## Requirement
Select all lines in the records that include "Open".

[Start of Attachment]

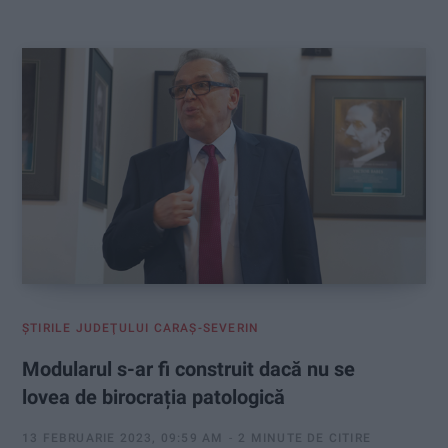
:
ŞTIRILE JUDEŢULUI CARAŞ-SEVERIN
Modularul s-ar fi construit dacă nu se
lovea de birocrația patologică
13 FEBRUARIE 2023, 09:59 AM
2 MINUTE DE CITIRE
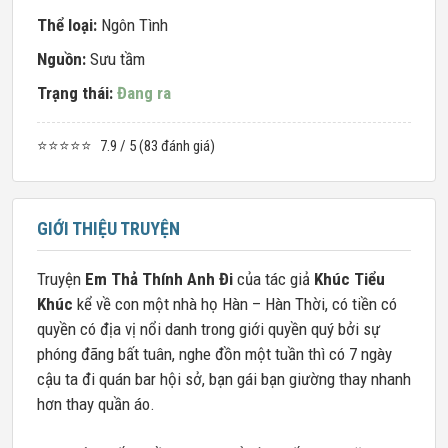
Thể loại:
Ngôn Tình
Nguồn:
Sưu tầm
Trạng thái:
Đang ra
⭐⭐⭐⭐⭐
7.9 / 5 (83 đánh giá)
GIỚI THIỆU TRUYỆN
Truyện
Em Thả Thính Anh Đi
của tác giả
Khúc Tiểu
Khúc
kể về con một nhà họ Hàn – Hàn Thời, có tiền có
quyền có địa vị nổi danh trong giới quyền quý bởi sự
phóng đãng bất tuân, nghe đồn một tuần thì có 7 ngày
cậu ta đi quán bar hội sở, bạn gái bạn giường thay nhanh
hơn thay quần áo.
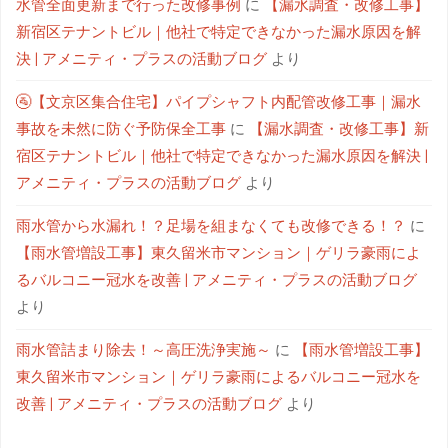
水管全面更新まで行った改修事例
に
【漏水調査・改修工事】
新宿区テナントビル｜他社で特定できなかった漏水原因を解
決 | アメニティ・プラスの活動ブログ
より
🚰【文京区集合住宅】パイプシャフト内配管改修工事｜漏水
事故を未然に防ぐ予防保全工事
に
【漏水調査・改修工事】新
宿区テナントビル｜他社で特定できなかった漏水原因を解決 |
アメニティ・プラスの活動ブログ
より
雨水管から水漏れ！？足場を組まなくても改修できる！？
に
【雨水管増設工事】東久留米市マンション｜ゲリラ豪雨によ
るバルコニー冠水を改善 | アメニティ・プラスの活動ブログ
より
雨水管詰まり除去！～高圧洗浄実施～
に
【雨水管増設工事】
東久留米市マンション｜ゲリラ豪雨によるバルコニー冠水を
改善 | アメニティ・プラスの活動ブログ
より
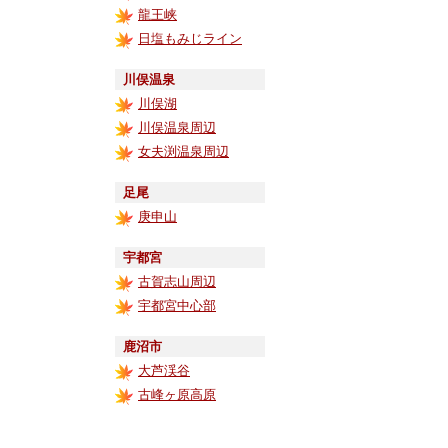
龍王峡
日塩もみじライン
川俣温泉
川俣湖
川俣温泉周辺
女夫渕温泉周辺
足尾
庚申山
宇都宮
古賀志山周辺
宇都宮中心部
鹿沼市
大芦渓谷
古峰ヶ原高原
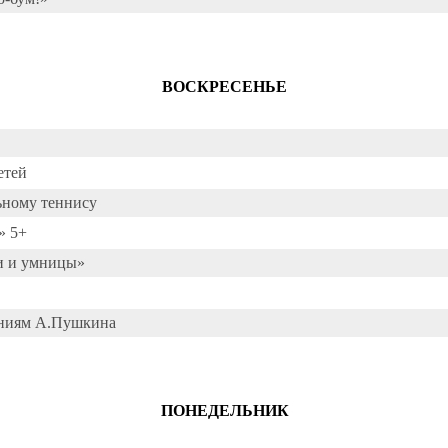
ВОСКРЕСЕНЬЕ
етей
ьному теннису
» 5+
и и умницы»
ениям А.Пушкина
ПОНЕДЕЛЬНИК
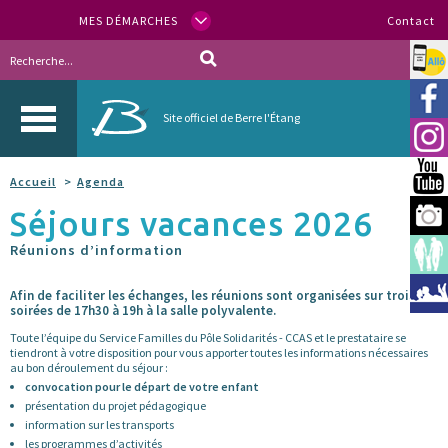
MES DÉMARCHES
Contact
Allo
Vill
Site officiel de Berre l'Étang
Inst
You
Accueil
Agenda
Séjours vacances 2026
Berr
Réunions d’information
Espa
Méd
Afin de faciliter les échanges, les réunions sont organisées sur trois
soirées de 17h30 à 19h à la salle polyvalente.
Toute l’équipe du Service Familles du Pôle Solidarités - CCAS et le prestataire se
tiendront à votre disposition pour vous apporter toutes les informations nécessaires
au bon déroulement du séjour :
convocation pour le départ de votre enfant
présentation du projet pédagogique
information sur les transports
les programmes d’activités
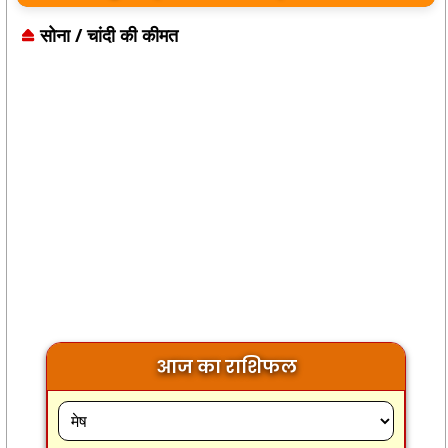
सोना / चांदी की कीमत
आज का राशिफल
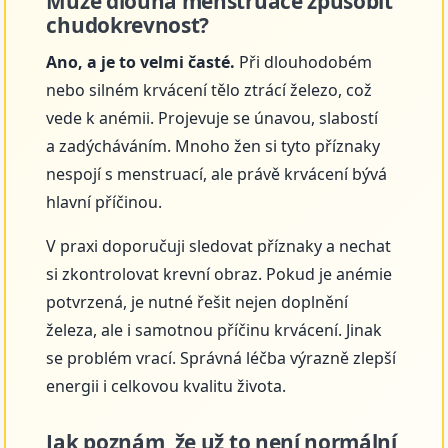
Může dlouhá menstruace způsobit
chudokrevnost?
Ano, a je to velmi časté.
Při dlouhodobém
nebo silném krvácení tělo ztrácí železo, což
vede k anémii. Projevuje se únavou, slabostí
a zadýcháváním. Mnoho žen si tyto příznaky
nespojí s menstruací, ale právě krvácení bývá
hlavní příčinou.
V praxi doporučuji sledovat příznaky a nechat
si zkontrolovat krevní obraz. Pokud je anémie
potvrzená, je nutné řešit nejen doplnění
železa, ale i samotnou příčinu krvácení. Jinak
se problém vrací. Správná léčba výrazně zlepší
energii i celkovou kvalitu života.
Jak poznám, že už to není normální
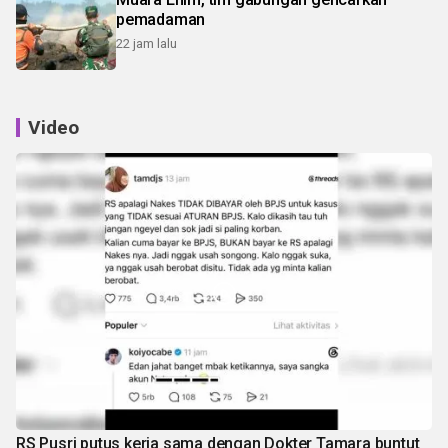
pemadaman
22 jam lalu
Video
RS Pusri putus kerja sama dengan Dokter Tamara buntut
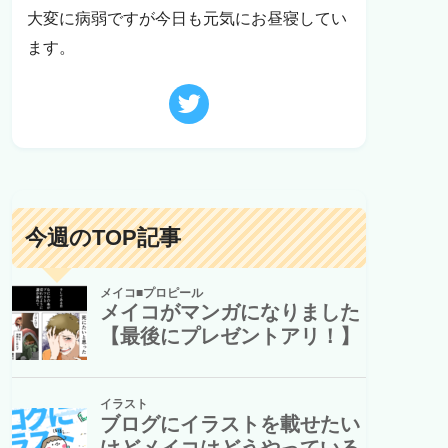
大変に病弱ですが今日も元気にお昼寝してい
ます。
今週のTOP記事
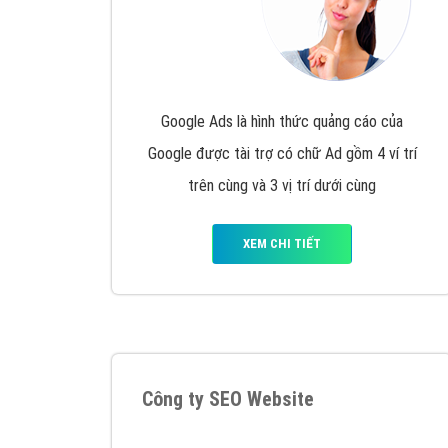
Google Ads là hình thức quảng cáo của
Google được tài trợ có chữ Ad gồm 4 ví trí
trên cùng và 3 vị trí dưới cùng
XEM CHI TIẾT
Công ty SEO Website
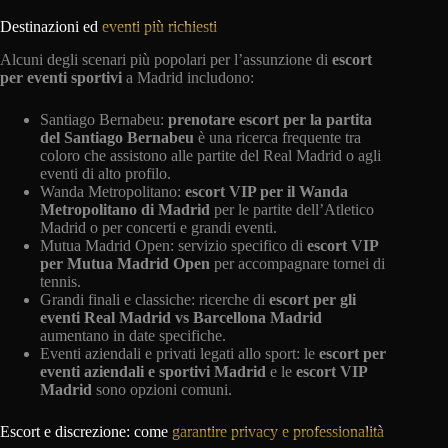
Destinazioni ed
eventi più richiesti
Alcuni degli scenari più popolari per l’assunzione di
escort
per eventi sportivi
a Madrid includono:
Santiago Bernabeu:
prenotare escort per la partita
del Santiago Bernabeu
è una ricerca frequente tra
coloro che assistono alle partite del Real Madrid o agli
eventi di alto profilo.
Wanda Metropolitano:
escort VIP per il Wanda
Metropolitano di Madrid
per le partite dell’Atletico
Madrid o per concerti e grandi eventi.
Mutua Madrid Open: servizio specifico di
escort VIP
per Mutua Madrid Open
per accompagnare tornei di
tennis.
Grandi finali e classiche: ricerche di
escort per gli
eventi Real Madrid vs Barcellona Madrid
aumentano in date specifiche.
Eventi aziendali e privati legati allo sport: le
escort per
eventi aziendali e sportivi Madrid
e le
escort VIP
Madrid
sono opzioni comuni.
Escort e discrezione: come
garantire privacy e professionalità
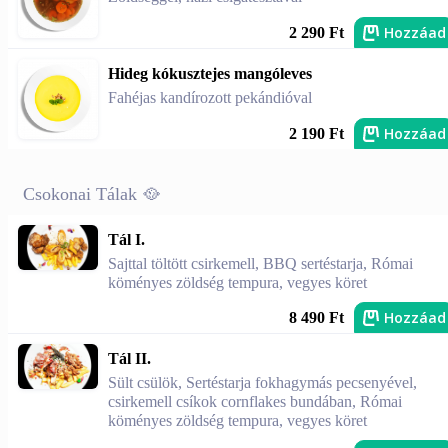
Hozzáad
2 290 Ft
Hideg kókusztejes mangóleves
Fahéjas kandírozott pekándióval
Hozzáad
2 190 Ft
Csokonai Tálak 🥘
Tál I.
Sajttal töltött csirkemell, BBQ sertéstarja, Római
köményes zöldség tempura, vegyes köret
Hozzáad
8 490 Ft
Tál II.
Sült csülök, Sertéstarja fokhagymás pecsenyével,
csirkemell csíkok cornflakes bundában, Római
köményes zöldség tempura, vegyes köret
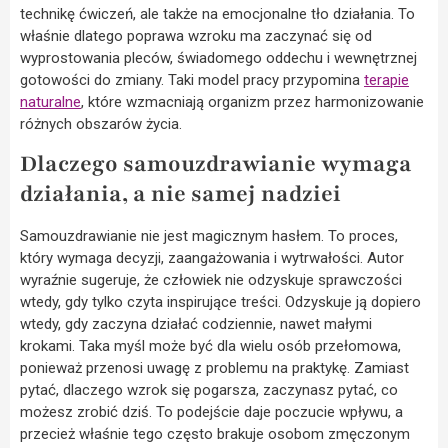
technikę ćwiczeń, ale także na emocjonalne tło działania. To
właśnie dlatego poprawa wzroku ma zaczynać się od
wyprostowania pleców, świadomego oddechu i wewnętrznej
gotowości do zmiany. Taki model pracy przypomina
terapie
naturalne
, które wzmacniają organizm przez harmonizowanie
różnych obszarów życia.
Dlaczego samouzdrawianie wymaga
działania, a nie samej nadziei
Samouzdrawianie nie jest magicznym hasłem. To proces,
który wymaga decyzji, zaangażowania i wytrwałości. Autor
wyraźnie sugeruje, że człowiek nie odzyskuje sprawczości
wtedy, gdy tylko czyta inspirujące treści. Odzyskuje ją dopiero
wtedy, gdy zaczyna działać codziennie, nawet małymi
krokami. Taka myśl może być dla wielu osób przełomowa,
ponieważ przenosi uwagę z problemu na praktykę. Zamiast
pytać, dlaczego wzrok się pogarsza, zaczynasz pytać, co
możesz zrobić dziś. To podejście daje poczucie wpływu, a
przecież właśnie tego często brakuje osobom zmęczonym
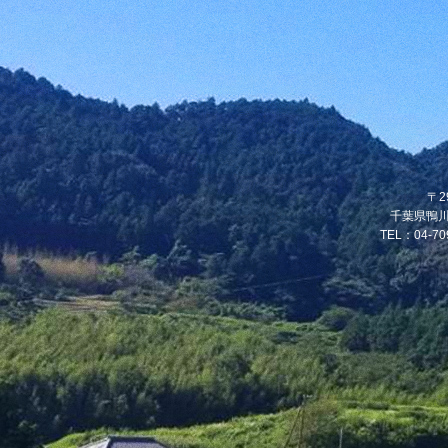
〒2
千葉県鴨川
TEL：04-70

[End of Attachment]

## Result of the exercise
Mutua Madrid Open: servizio specifico di
per Mutua Madrid Open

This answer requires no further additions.